All parts of this question were intimately related to MP6 and to HW11. Students who failed to pay adequate attention to those assignments were at a clear disadvantage here.
b) Given that R3 contains a register number i, write code to increment the saved value of register Ri. Use R4 and up as temporaries, if you need them. (1.5 points)
_LEA__ _R4,R2,svPC_
_ADDSL _R3,R4,2____
_LOADS _R4,R2______
_ADDSI _R4,1_______
_STORES _R4,R2______
Only 1/20 got this right. 1/3 earned no credit. 1/7 left off all of the address computation code. 1/5 invented addressing modes that the Hawk does not have, for example, using the symbol Ri as a register number or using two index registers in one instruction.
_MOVE_ _R5,R3______ R4 R3
[aaa|bbb|ccc|ddd][eee|fff|ggg|hhh]
_SRU__ _R5,12______ / / / / / /
[bbb|ccc|ddd|eee][fff|ggg|hhh| 0 ]
_SRU__ _R5,12______
_SL___ _R3,8_______
_ADDSL _R4,R5,8____
______ ____________
1/10 got this right (most with longer solutions). 1/3 earned no credit.

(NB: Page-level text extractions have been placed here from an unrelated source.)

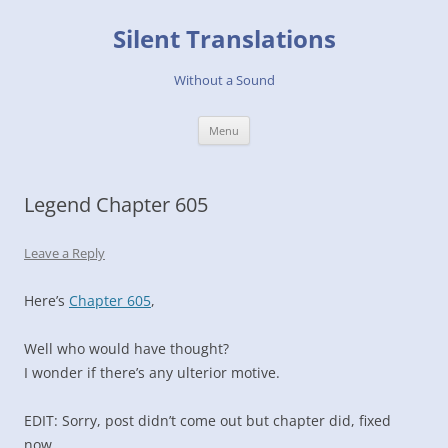
Skip
to
Silent Translations
content
Without a Sound
Menu
Legend Chapter 605
Leave a Reply
Here’s
Chapter 605
,
Well who would have thought?
I wonder if there’s any ulterior motive.
EDIT: Sorry, post didn’t come out but chapter did, fixed
now.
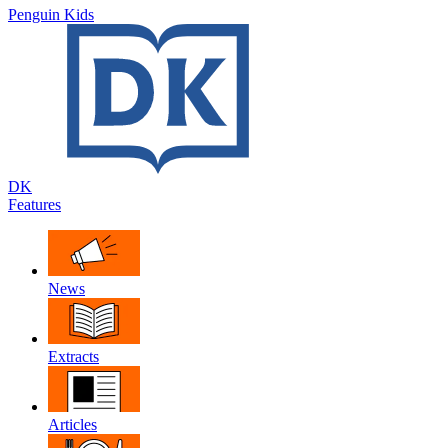
Penguin Kids
DK
Features
News
Extracts
Articles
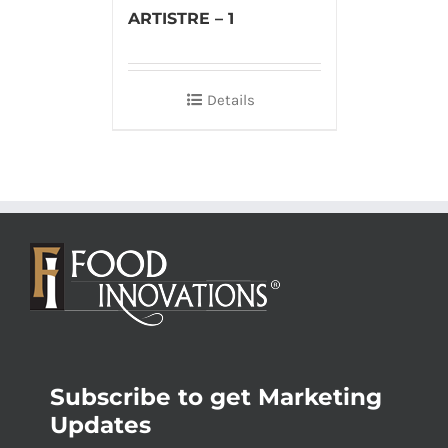
ARTISTRE – 1
Details
Subscribe to get Marketing
Updates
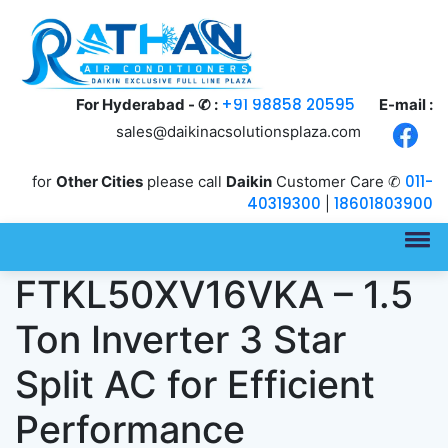
+91 98858 20595
For Hyderabad - ✆ :
E-mail :
sales@daikinacsolutionsplaza.com
011-
for
Other Cities
please call
Daikin
Customer Care ✆
40319300
18601803900
|
Daikin
FTKL50XV16VKA – 1.5
Ton Inverter 3 Star
Split AC for Efficient
Performance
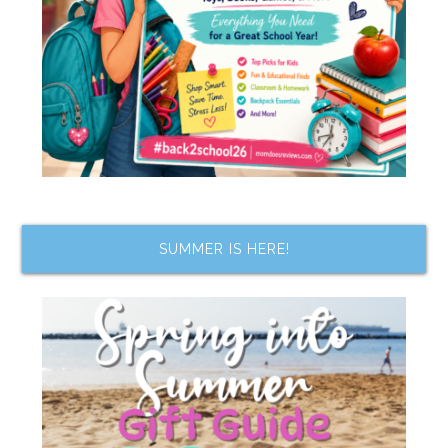
SUMMER IS HERE!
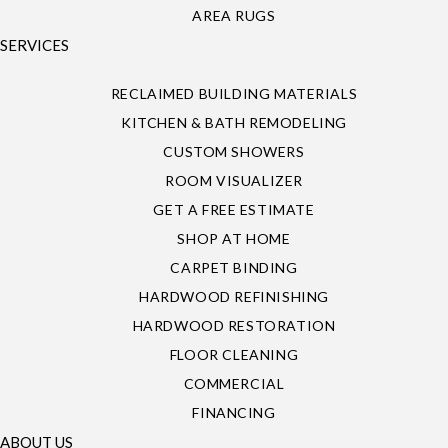
AREA RUGS
SERVICES
RECLAIMED BUILDING MATERIALS
KITCHEN & BATH REMODELING
CUSTOM SHOWERS
ROOM VISUALIZER
GET A FREE ESTIMATE
SHOP AT HOME
CARPET BINDING
HARDWOOD REFINISHING
HARDWOOD RESTORATION
FLOOR CLEANING
COMMERCIAL
FINANCING
ABOUT US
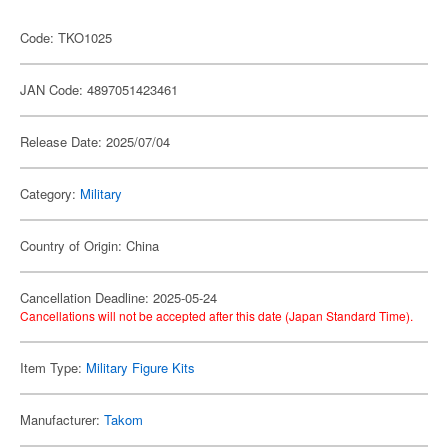
Code: TKO1025
JAN Code: 4897051423461
Release Date: 2025/07/04
Category:
Military
Country of Origin: China
Cancellation Deadline: 2025-05-24
Cancellations will not be accepted after this date (Japan Standard Time).
Item Type:
Military Figure Kits
Manufacturer:
Takom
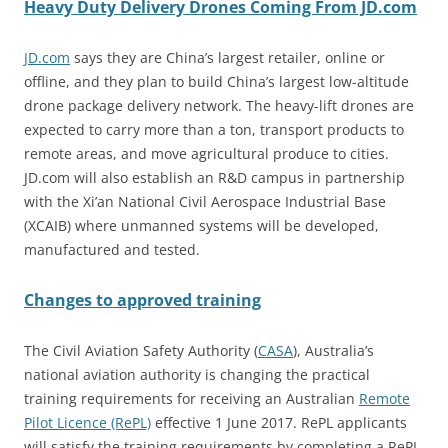
Heavy Duty Delivery Drones Coming From JD.com
JD.com
says they are China’s largest retailer, online or
offline, and they plan to build China’s largest low-altitude
drone package delivery network. The heavy-lift drones are
expected to carry more than a ton, transport products to
remote areas, and move agricultural produce to cities.
JD.com will also establish an R&D campus in partnership
with the Xi’an National Civil Aerospace Industrial Base
(XCAIB) where unmanned systems will be developed,
manufactured and tested.
Changes to approved training
The Civil Aviation Safety Authority (
CASA
), Australia’s
national aviation authority is changing t
he practical
training requirements for receiving an Australian
Remote
Pilot Licence (RePL)
effective 1 June 2017. RePL applicants
will satisfy the training requirements by completing a RePL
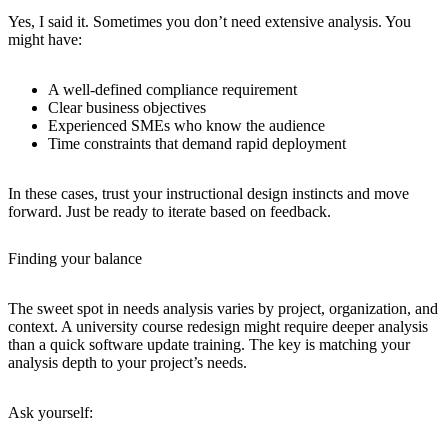
Yes, I said it. Sometimes you don’t need extensive analysis. You
might have:
A well-defined compliance requirement
Clear business objectives
Experienced SMEs who know the audience
Time constraints that demand rapid deployment
In these cases, trust your instructional design instincts and move
forward. Just be ready to iterate based on feedback.
Finding your balance
The sweet spot in needs analysis varies by project, organization, and
context. A university course redesign might require deeper analysis
than a quick software update training. The key is matching your
analysis depth to your project’s needs.
Ask yourself:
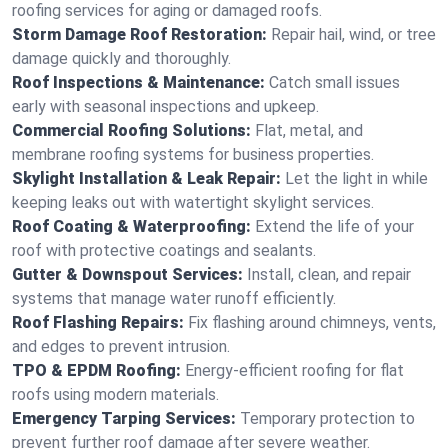
roofing services for aging or damaged roofs.
Storm Damage Roof Restoration:
Repair hail, wind, or tree
damage quickly and thoroughly.
Roof Inspections & Maintenance:
Catch small issues
early with seasonal inspections and upkeep.
Commercial Roofing Solutions:
Flat, metal, and
membrane roofing systems for business properties.
Skylight Installation & Leak Repair:
Let the light in while
keeping leaks out with watertight skylight services.
Roof Coating & Waterproofing:
Extend the life of your
roof with protective coatings and sealants.
Gutter & Downspout Services:
Install, clean, and repair
systems that manage water runoff efficiently.
Roof Flashing Repairs:
Fix flashing around chimneys, vents,
and edges to prevent intrusion.
TPO & EPDM Roofing:
Energy-efficient roofing for flat
roofs using modern materials.
Emergency Tarping Services:
Temporary protection to
prevent further roof damage after severe weather.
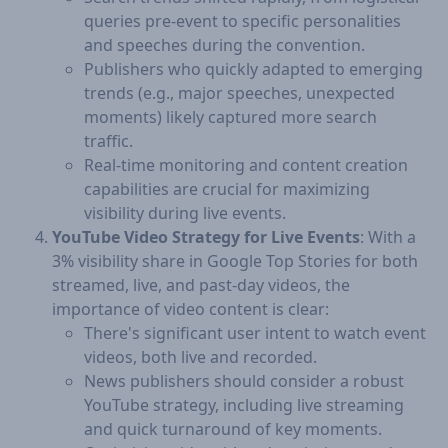
queries pre-event to specific personalities
and speeches during the convention.
Publishers who quickly adapted to emerging
trends (e.g., major speeches, unexpected
moments) likely captured more search
traffic.
Real-time monitoring and content creation
capabilities are crucial for maximizing
visibility during live events.
YouTube Video Strategy for Live Events
: With a
3% visibility share in Google Top Stories for both
streamed, live, and past-day videos, the
importance of video content is clear:
There's significant user intent to watch event
videos, both live and recorded.
News publishers should consider a robust
YouTube strategy, including live streaming
and quick turnaround of key moments.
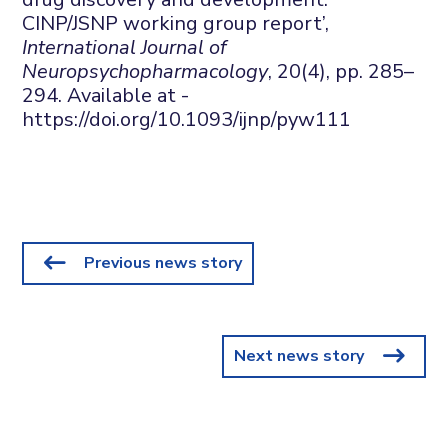
CINP/JSNP working group report’,
International Journal of
Neuropsychopharmacology
, 20(4), pp. 285–
294. Available at -
https://doi.org/10.1093/ijnp/pyw111
Previous news story
Next news story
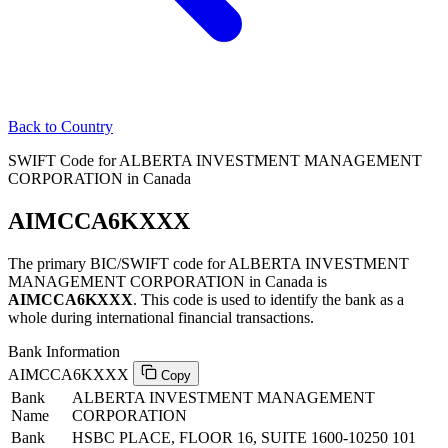
Back to Country
SWIFT Code for ALBERTA INVESTMENT MANAGEMENT
CORPORATION in Canada
AIMCCA6KXXX
The primary BIC/SWIFT code for ALBERTA INVESTMENT
MANAGEMENT CORPORATION in Canada is
AIMCCA6KXXX
. This code is used to identify the bank as a
whole during international financial transactions.
Bank Information
AIMCCA6KXXX
Copy
Bank
ALBERTA INVESTMENT MANAGEMENT
Name
CORPORATION
Bank
HSBC PLACE, FLOOR 16, SUITE 1600-10250 101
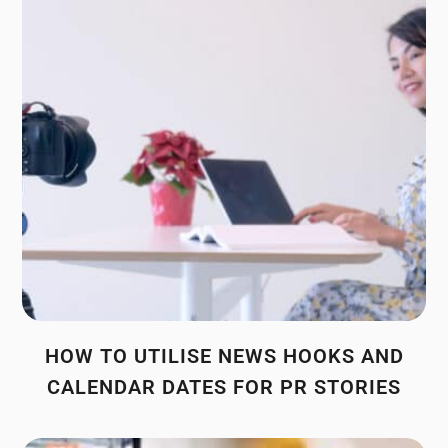
HOW TO UTILISE NEWS HOOKS AND
CALENDAR DATES FOR PR STORIES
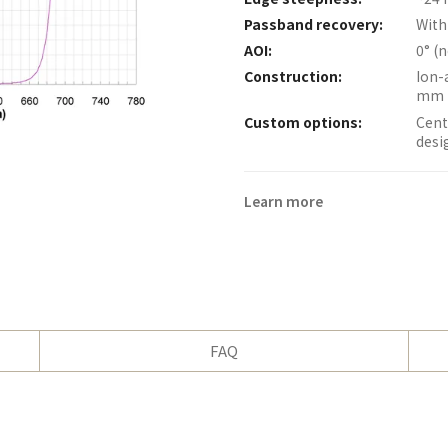
Passband recovery:
With
AOI:
0° (
Construction:
Ion-
mm 
Custom options:
Cent
desi
Learn more
FAQ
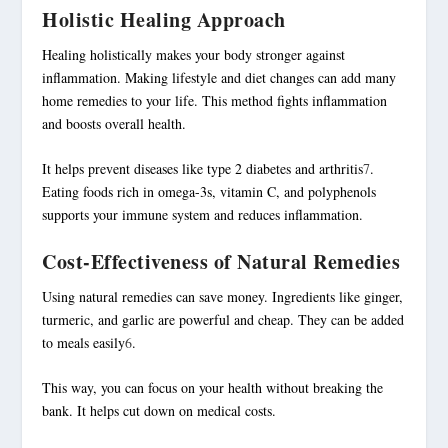
Holistic Healing Approach
Healing holistically makes your body stronger against
inflammation. Making lifestyle and diet changes can add many
home remedies to your life. This method fights inflammation
and boosts overall health.
It helps prevent diseases like type 2 diabetes and arthritis
7
.
Eating foods rich in omega-3s, vitamin C, and polyphenols
supports your immune system and reduces inflammation.
Cost-Effectiveness of Natural Remedies
Using natural remedies can save money. Ingredients like ginger,
turmeric, and garlic are powerful and cheap. They can be added
to meals easily
6
.
This way, you can focus on your health without breaking the
bank. It helps cut down on medical costs.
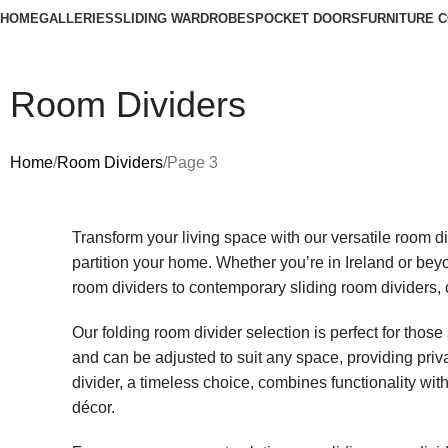
HOME
GALLERIES
SLIDING WARDROBES
POCKET DOORS
FURNITURE 
Room Dividers
Home
Room Dividers
Page 3
Transform your living space with our versatile room div
partition your home. Whether you’re in Ireland or beyo
room dividers to contemporary sliding room dividers, c
Our folding room divider selection is perfect for those
and can be adjusted to suit any space, providing pri
divider, a timeless choice, combines functionality wi
décor.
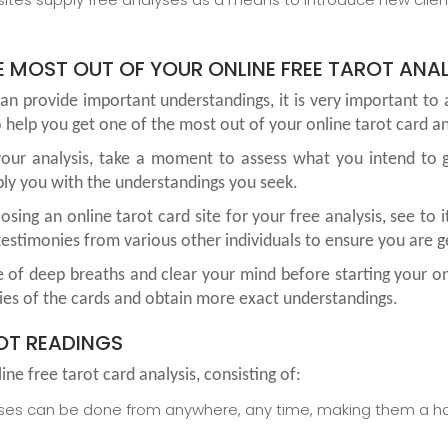
 MOST OUT OF YOUR ONLINE FREE TAROT ANAL
an provide important understandings, it is very important t
 help you get one of the most out of your online tarot card an
g your analysis, take a moment to assess what you intend to g
ply you with the understandings you seek.
ing an online tarot card site for your free analysis, see to i
estimonies from various other individuals to ensure you are ge
 of deep breaths and clear your mind before starting your on
ies of the cards and obtain more exact understandings.
ROT READINGS
ne free tarot card analysis, consisting of:
yses can be done from anywhere, any time, making them a has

1/7 earned significant partial credit but failed to notice that the Hawk
cannot do a 24-bit shift with just one instruction.
1/7 earned some partial credit by shifting both
R3 and R4 left 8 bits without doing anything to
carry the high bits of R3 into R4.
In general, those students who
gave a diagram showing the flow of data as suggested above did much better.